The morning after the big Philly Spring Cleanup, the streets of Chinatown are tidy - but Susan Chung is trying to buff them to a high gloss.
She sweeps cigarette butts from a curb, digs a cup out of a concrete planter, then loads up a dozen red plastic bags, some of them spilling food and dripping liquid, that have materialized on the sidewalk.
Chung, armed with a broom, dustpan, and rolling trash cart, is a key part of the Philadelphia Chinatown Development Corp.'s new effort to beat back litter - an undertaking that seems to be working. She's one of three sweepers hired to patrol the neighborhood. The goal: to not only clean up after others, but also raise awareness and change behavior concerning litter.
"My friend goes, 'You are an army of one,' " said Chung, outfitted in purple work gloves, a white Adidas cap, and a yellow Day-Glo jacket bearing the PCDC logo. "I care about the cleanliness. I want to put myself out of a job. I can't walk past a wrapper without picking it up."
PCDC launched its "Dollar a Day" program in August, asking local restaurants and businesses to contribute - raising about $10,000. Some residents have kicked in, too. Those funds, together with a $59,000 city grant, pay for sweepers to conduct a daily cleanup and to cart off illegally dumped trash.
The goal is to create a healthier living environment and better business climate and to improve the perception of Chinatown, which for years has suffered a reputation of trash-strewn streets. During the last seven months, workers have swept the equivalent of 2,390 city blocks and collected 1,444 bags of trash.
"I think there's a striking difference," said PCDC Main Street manager Diana Lu. "Many businesses have reached out to me to join [and] to me this means that the results speak for themselves. ... Folks believe in what this program can do and are choosing to participate."

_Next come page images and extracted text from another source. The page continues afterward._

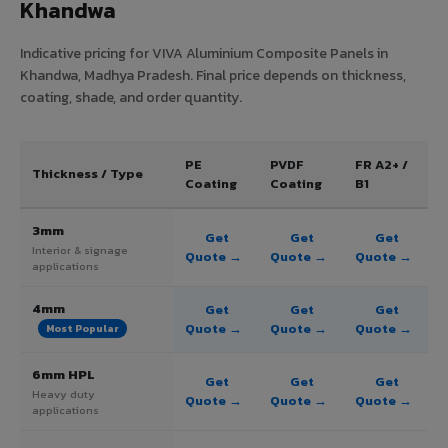
Khandwa
Indicative pricing for VIVA Aluminium Composite Panels in
Khandwa, Madhya Pradesh. Final price depends on thickness,
coating, shade, and order quantity.
PE
PVDF
FR A2+ /
Thickness / Type
Coating
Coating
B1
3mm
Get
Get
Get
Interior & signage
Quote →
Quote →
Quote →
applications
4mm
Get
Get
Get
Quote →
Quote →
Quote →
Most Popular
6mm HPL
Get
Get
Get
Heavy duty
Quote →
Quote →
Quote →
applications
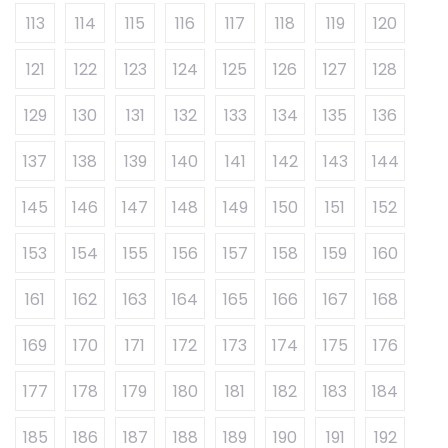
113
114
115
116
117
118
119
120
121
122
123
124
125
126
127
128
129
130
131
132
133
134
135
136
137
138
139
140
141
142
143
144
145
146
147
148
149
150
151
152
153
154
155
156
157
158
159
160
161
162
163
164
165
166
167
168
169
170
171
172
173
174
175
176
177
178
179
180
181
182
183
184
185
186
187
188
189
190
191
192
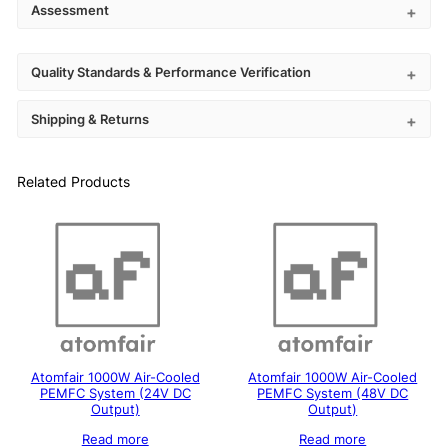
Assessment
Quality Standards & Performance Verification
Shipping & Returns
Related Products
Atomfair 1000W Air-Cooled
Atomfair 1000W Air-Cooled
PEMFC System (24V DC
PEMFC System (48V DC
Output)
Output)
Read more
Read more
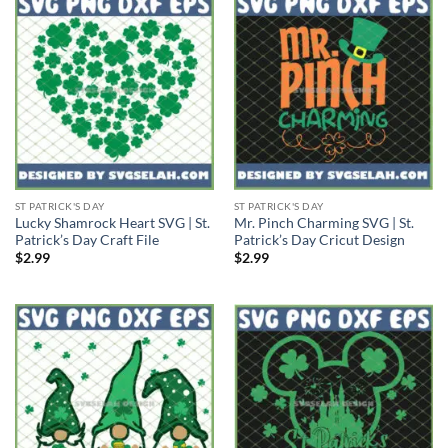
ST PATRICK'S DAY
ST PATRICK'S DAY
Lucky Shamrock Heart SVG | St.
Mr. Pinch Charming SVG | St.
Patrick’s Day Craft File
Patrick’s Day Cricut Design
$
2.99
$
2.99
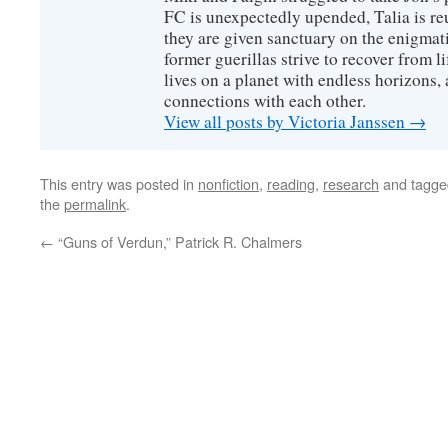
FC is unexpectedly upended, Talia is re
they are given sanctuary on the enigmati
former guerillas strive to recover from l
lives on a planet with endless horizons,
connections with each other.
View all posts by Victoria Janssen
→
This entry was posted in
nonfiction
,
reading
,
research
and tagg
the
permalink
.
←
“Guns of Verdun,” Patrick R. Chalmers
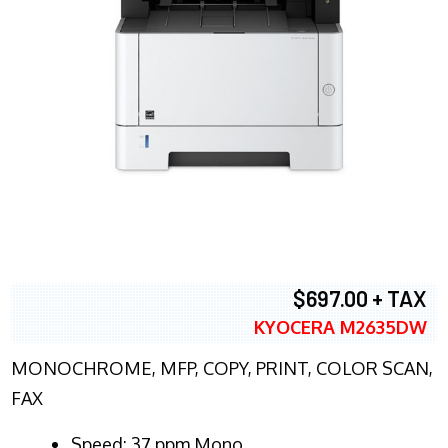
$697.00 + TAX
KYOCERA M2635DW
MONOCHROME, MFP, COPY, PRINT, COLOR SCAN,
FAX
Speed: 37 ppm Mono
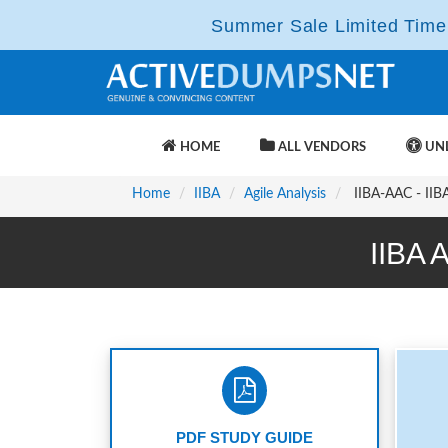
Summer Sale Limited Time 
HOME
ALL VENDORS
UNL
Home
IIBA
Agile Analysis
IIBA-AAC - IIBA 
IIBA 
PDF STUDY GUIDE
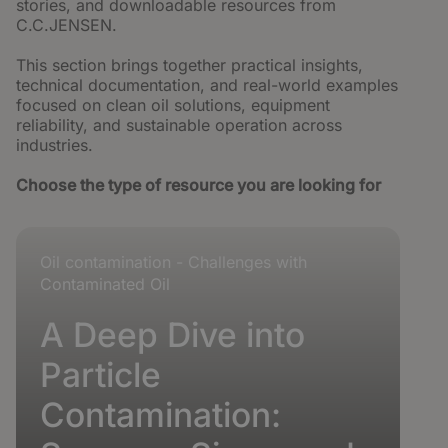
stories, and downloadable resources from
C.C.JENSEN.
This section brings together practical insights,
technical documentation, and real-world examples
focused on clean oil solutions, equipment
reliability, and sustainable operation across
industries.
Builder block error :( Check console for details
Choose the type of resource you are looking for
Oil contamination - Challenges with
Contaminated Oil
A Deep Dive into
Particle
Contamination:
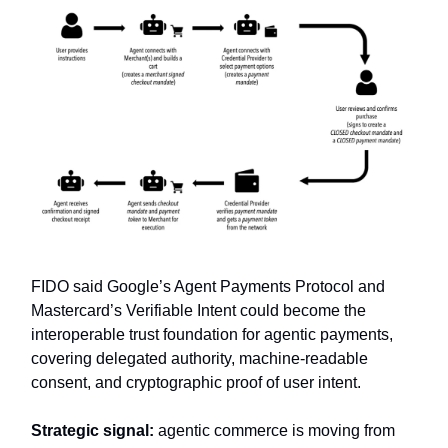
FIDO said Google’s Agent Payments Protocol and
Mastercard’s Verifiable Intent could become the
interoperable trust foundation for agentic payments,
covering delegated authority, machine-readable
consent, and cryptographic proof of user intent.
Strategic signal:
agentic commerce is moving from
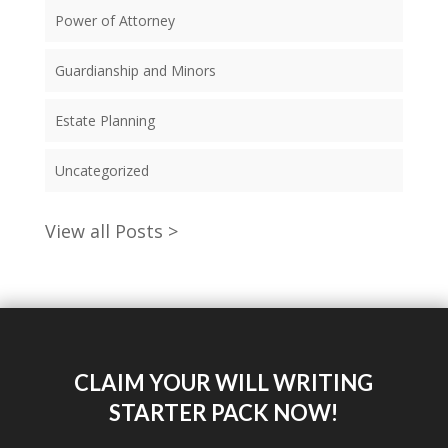
Power of Attorney
Guardianship and Minors
Estate Planning
Uncategorized
View all Posts >
CLAIM YOUR WILL WRITING
STARTER PACK NOW!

On Saturday, thousands of volunteers joined in the fifth annual citywide Spring Cleanup, bringing enthusiasm to an antilitter campaign that has drawn wide approval but failed to create lasting change.
The city "litter index" shows that many parts of Philadelphia have gotten dirtier. The number of "extremely" or "excessively" littered areas has grown from seven to 47 in four years - despite the harmful impact of litter on property values, health, commerce, and quality of life.
In 2011, the litter index rated Chinatown as "moderately littered," the second-best designation.
But that finding has not squared with perception or with the frequent on-the-ground reality. Trash has long been a contentious topic in Chinatown, a popular tourist destination but also a residential neighborhood.
Community leaders say one problem is many residents are used to the once-a-day pickup they knew in China. Keeping trash inside all week seems unsanitary. So people put full bags of trash outside, where they get kicked or ripped, their contents scattered.
Another issue is that many residents rent single rooms, without kitchens or refrigerators, leaving them to dine largely on take-out. The containers and uneaten food often end up on the curb.
The "Dollar a Day" program concentrates on the corridor of 10th and Race Streets, the heart of Chinatown. On Sunday, people were out early, as usual, shopping for groceries, chatting with friends, and pushing babies in strollers.
On the southwest corner of the intersection, a sidewalk vendor sold fresh greens and scallions. Another displayed his wares of sandals, stockings, and underwear on overturned plastic milk cartons.
Chung swept under the big neon sign of David's Mai Lai Wah Restaurant and Noodle House, a neighborhood mainstay, then worked her way west, broom and dustpan in hand. She reached a problem area near 11th and Cherry, a space defined by a vacant storefront, parking lot, and alley.
Beneath a sign saying "No Dumping - $300 fine," people had dumped plastic bags filled with trash.
Chung swept up the mess, then plucked a 55-gallon bag from her cart and began collecting the smaller bags. Whoever left the refuse was long gone. In fact, the pile may have started with only a couple of bags, then grown as people added more, eventually creating a heap.
Chung didn't know who was responsible, of course.
But when she's on duty, as she moves through the streets of Chinatown, she makes a point of talking with businesspeople and local residents about the importance of a clean neighborhood.
Trash on the sidewalk is a public-relations problem - no tourist or diner wants to step over piles to enter a restaurant. It's a health issue. It can even be a fire hazard.
"We're not doing it to be mean," Chung said of her outreach efforts. "We're doing it to educate, to make a safer community."